### Requirement
When writing out the entries below, keep only the lines from the line with "Expedia.com" to the line with "PURCHASE OF A PRODUCT.", both included, exactly as they are, and leave the pictures aside.

______________________________

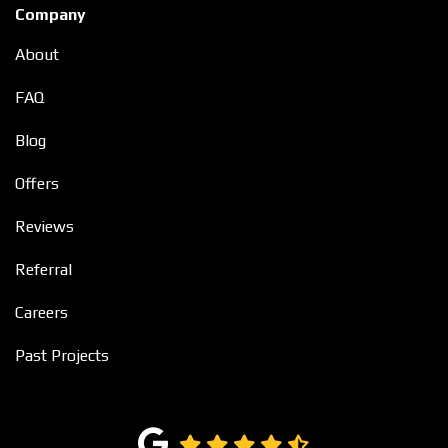
Company
About
FAQ
Blog
Offers
Reviews
Referral
Careers
Past Projects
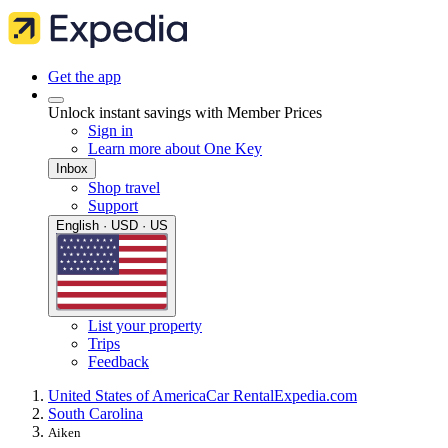
Get the app
Unlock instant savings with Member Prices
Sign in
Learn more about One Key
Inbox
Shop travel
Support
English · USD · US
List your property
Trips
Feedback
United States of America
Car Rental
Expedia.com
South Carolina
Aiken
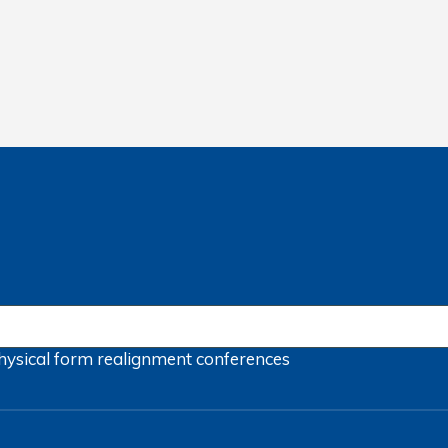
hysical form
realignment
conferences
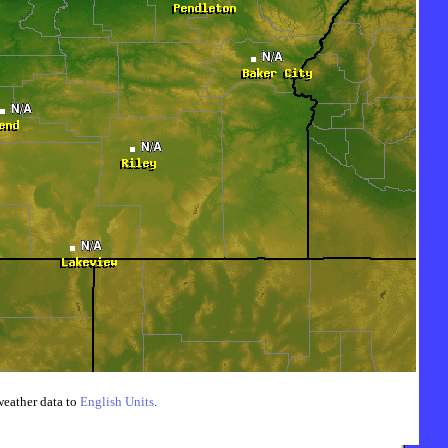
weather data to
English Units
.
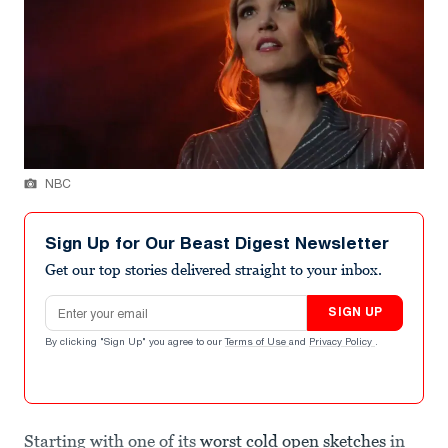
NBC
Sign Up for Our Beast Digest Newsletter
Get our top stories delivered straight to your inbox.
Email address
SIGN UP
By clicking "Sign Up" you agree to our
Terms of Use
and
Privacy Policy
.
Starting with one of its
worst cold open sketches
in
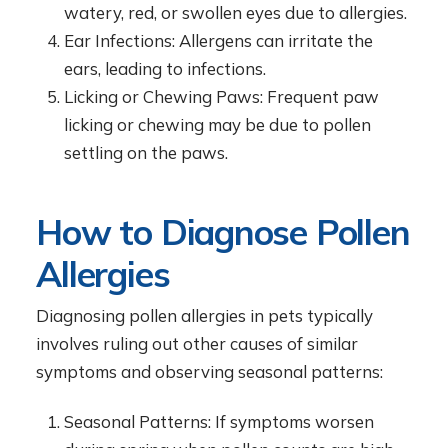
watery, red, or swollen eyes due to allergies.
Ear Infections: Allergens can irritate the
ears, leading to infections.
Licking or Chewing Paws: Frequent paw
licking or chewing may be due to pollen
settling on the paws.
How to Diagnose Pollen
Allergies
Diagnosing pollen allergies in pets typically
involves ruling out other causes of similar
symptoms and observing seasonal patterns:
Seasonal Patterns: If symptoms worsen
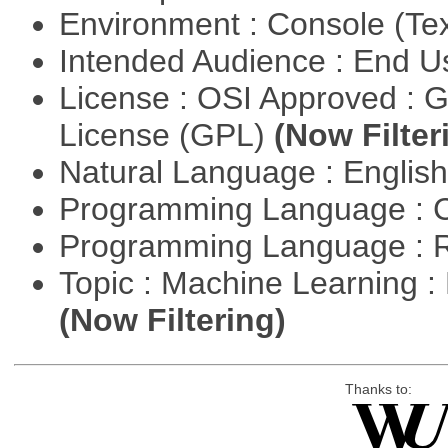
Environment : Console (Te
Intended Audience : End 
License : OSI Approved : 
License (GPL)
(Now Filter
Natural Language : Englis
Programming Language : 
Programming Language : 
Topic : Machine Learning : 
(Now Filtering)
Thanks to:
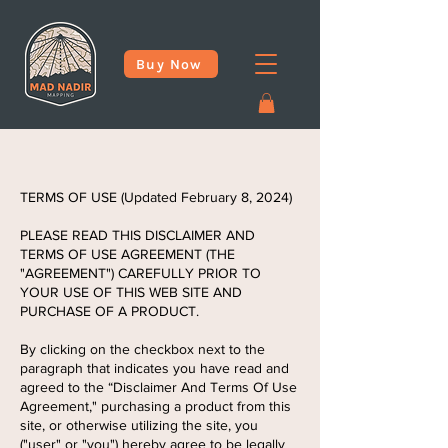
Buy Now
TERMS OF USE (Updated February 8, 2024)
PLEASE READ THIS DISCLAIMER AND
TERMS OF USE AGREEMENT (THE
"AGREEMENT") CAREFULLY PRIOR TO
YOUR USE OF THIS WEB SITE AND
PURCHASE OF A PRODUCT.
By clicking on the checkbox next to the
paragraph that indicates you have read and
agreed to the “Disclaimer And Terms Of Use
Agreement," purchasing a product from this
site, or otherwise utilizing the site, you
("user" or "you") hereby agree to be legally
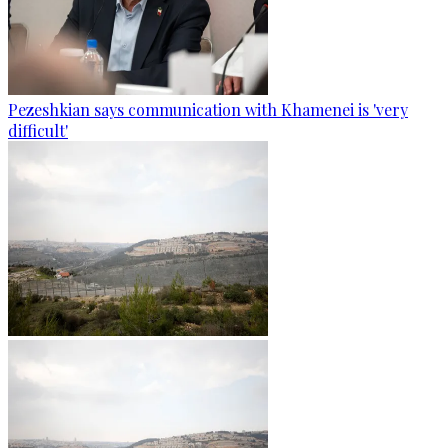
Pezeshkian says communication with Khamenei is 'very
difficult'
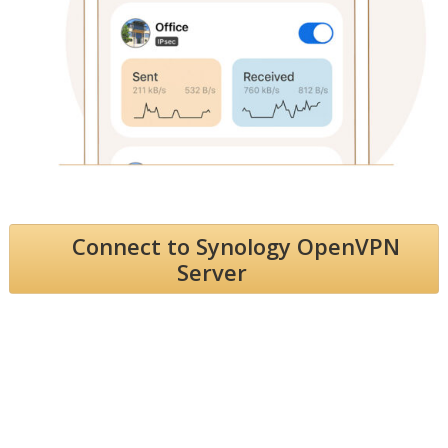
Connect to Synology OpenVPN
Server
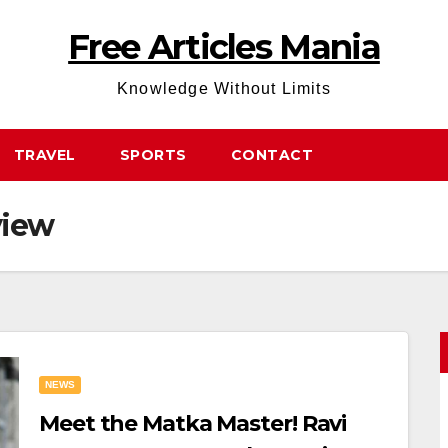
Free Articles Mania
Knowledge Without Limits
TRAVEL
SPORTS
CONTACT
view
NEWS
Meet the Matka Master! Ravi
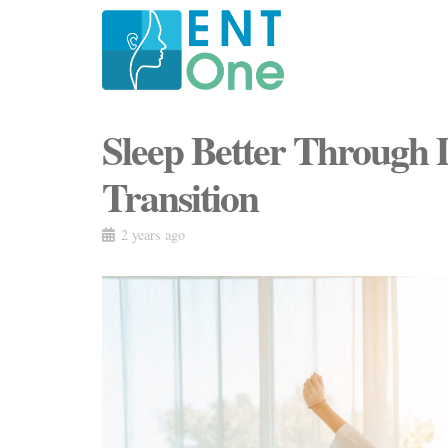
Sleep Better Through 
Transition
2 years ago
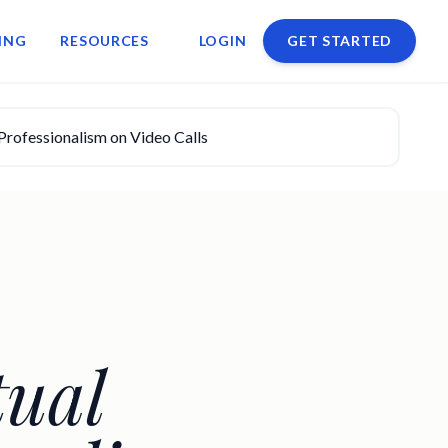
ING
RESOURCES
LOGIN
GET STARTED
Professionalism on Video Calls
tual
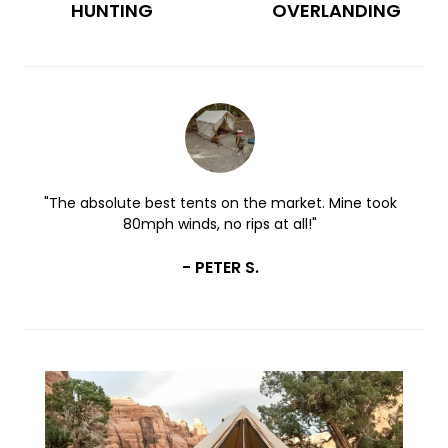
HUNTING
OVERLANDING
k
"Perfectly designed with quality materials and
honestly no other canvas tent compares."
- MEGAN C.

______________________________

### Problem solution
Expedia.com
South Carolina
Aiken
hysical form
realignment
conferences
weather data to
English Units
.
NBC
Sign Up for Our Beast Digest Newsletter
Get our top stories delivered straight to your inbox.
Email address
SIGN UP
By clicking "Sign Up" you agree to our
Terms of Use
and
Privacy Policy
.
Starting with one of its
worst cold open sketches
in
watery, red, or swollen eyes due to allergies.
Ear Infections: Allergens can irritate the
ears, leading to infections.
Licking or Chewing Paws: Frequent paw
licking or chewing may be due to pollen
settling on the paws.
How to Diagnose Pollen
Allergies
Diagnosing pollen allergies in pets typically
involves ruling out other causes of similar
symptoms and observing seasonal patterns:
Seasonal Patterns: If symptoms worsen
Environment : Console (Te
Intended Audience : End 
License : OSI Approved : 
License (GPL)
(Now Filter
Natural Language : Englis
Programming Language : 
Programming Language : 
Topic : Machine Learning : 
(Now Filtering)
Thanks to:
Buy Now
TERMS OF USE (Updated February 8, 2024)
PLEASE READ THIS DISCLAIMER AND
TERMS OF USE AGREEMENT (THE
"AGREEMENT") CAREFULLY PRIOR TO
YOUR USE OF THIS WEB SITE AND
PURCHASE OF A PRODUCT.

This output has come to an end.